▶ TASK GOAL: The answer must be exactly the lines from the one containing "Gallery with more images" through the end of the material, with both ends kept and no other lines.

▶ GIVEN ENTRIES:
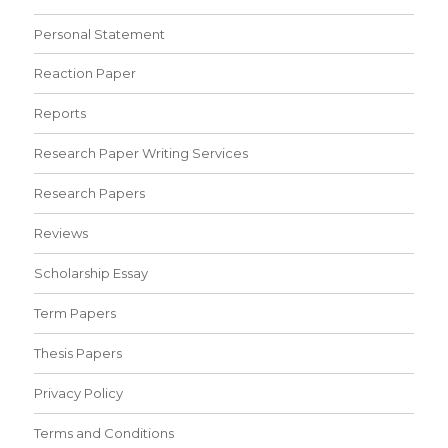
Personal Statement
Reaction Paper
Reports
Research Paper Writing Services
Research Papers
Reviews
Scholarship Essay
Term Papers
Thesis Papers
Privacy Policy
Terms and Conditions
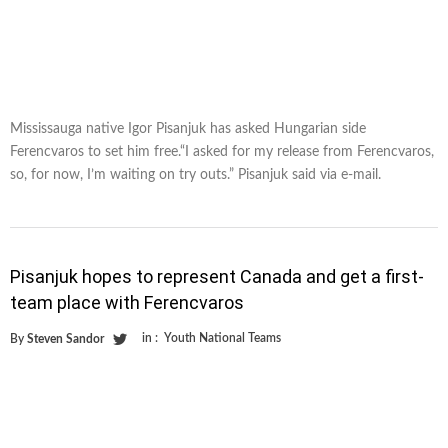
Mississauga native Igor Pisanjuk has asked Hungarian side
Ferencvaros to set him free.“I asked for my release from Ferencvaros,
so, for now, I’m waiting on try outs.” Pisanjuk said via e-mail.
Pisanjuk hopes to represent Canada and get a first-
team place with Ferencvaros
in :
Youth National Teams
By
Steven Sandor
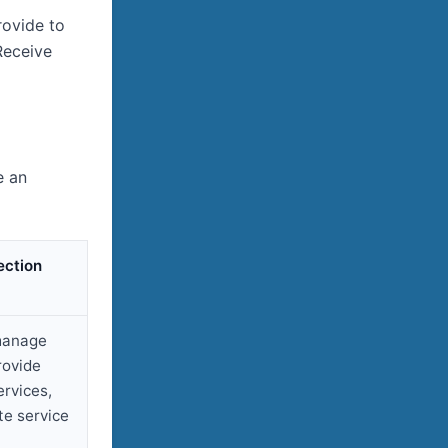
rovide to
Receive
e an
ection
manage
rovide
ervices,
e service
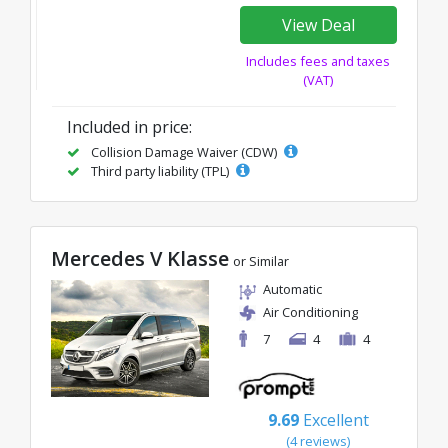
View Deal
Includes fees and taxes
(VAT)
Included in price:
Collision Damage Waiver (CDW)
Third party liability (TPL)
Mercedes V Klasse
or Similar
Automatic
Air Conditioning
7
4
4
9.69
Excellent
(4 reviews)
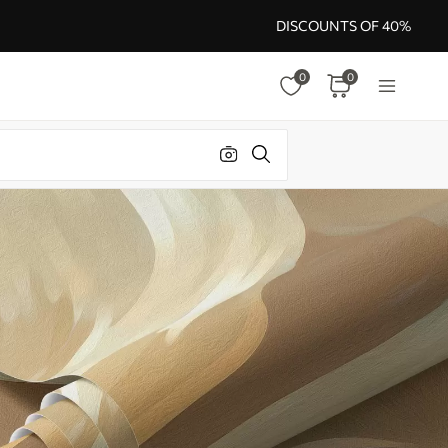
DISCOUNTS OF 40%
0
0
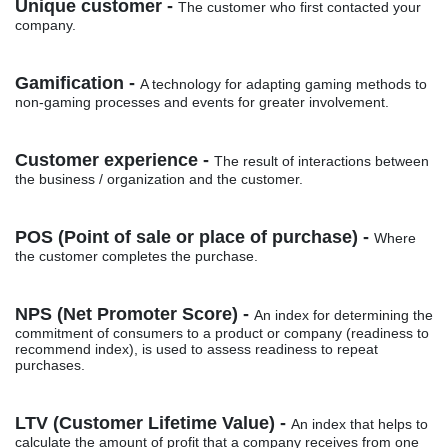
Unique customer -
The customer who first contacted your
company.
Gamification -
A technology for adapting gaming methods to
non-gaming processes and events for greater involvement.
Customer experience -
The result of interactions between
the business / organization and the customer.
POS (Point of sale or place of purchase) -
Where
the customer completes the purchase.
NPS (Net Promoter Score) -
An index for determining the
commitment of consumers to a product or company (readiness to
recommend index), is used to assess readiness to repeat
purchases.
LTV (Customer Lifetime Value) -
An index that helps to
calculate the amount of profit that a company receives from one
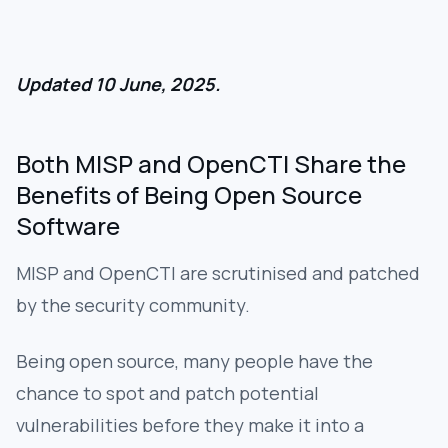
Updated 10 June, 2025.
Both MISP and OpenCTI Share the
Benefits of Being Open Source
Software
MISP and OpenCTI are scrutinised and patched
by the security community.
Being open source, many people have the
chance to spot and patch potential
vulnerabilities before they make it into a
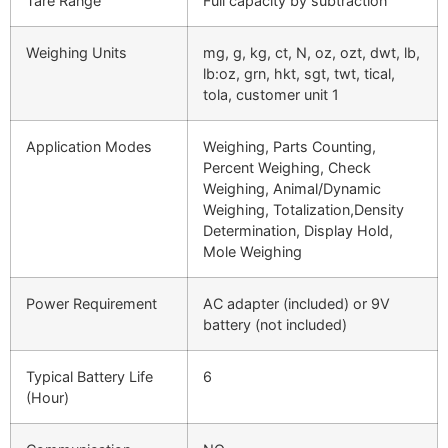
Tare Range
Full capacity by subtraction
Weighing Units
mg, g, kg, ct, N, oz, ozt, dwt, lb,
lb:oz, grn, hkt, sgt, twt, tical,
tola, customer unit 1
Application Modes
Weighing, Parts Counting,
Percent Weighing, Check
Weighing, Animal/Dynamic
Weighing, Totalization,Density
Determination, Display Hold,
Mole Weighing
Power Requirement
AC adapter (included) or 9V
battery (not included)
Typical Battery Life
6
(Hour)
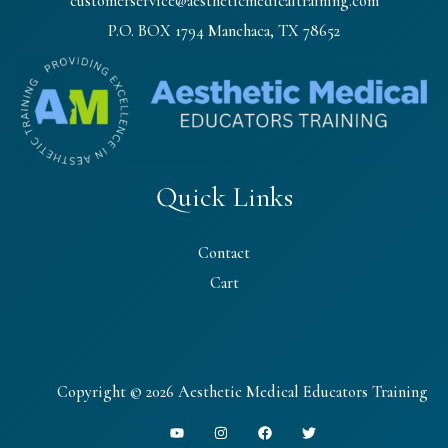
customerservice@aestheticmedicaltraining.com
P.O. BOX 1794 Manchaca, TX 78652
Quick Links
Contact
Cart
Copyright © 2026 Aesthetic Medical Educators Training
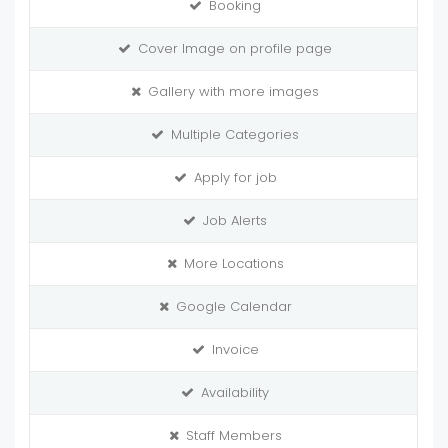
Booking
Cover Image on profile page
Gallery with more images
Multiple Categories
Apply for job
Job Alerts
More Locations
Google Calendar
Invoice
Availability
Staff Members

▶ EXPECTED OUTPUT:
Gallery with more images
Multiple Categories
Apply for job
Job Alerts
More Locations
Google Calendar
Invoice
Availability
Staff Members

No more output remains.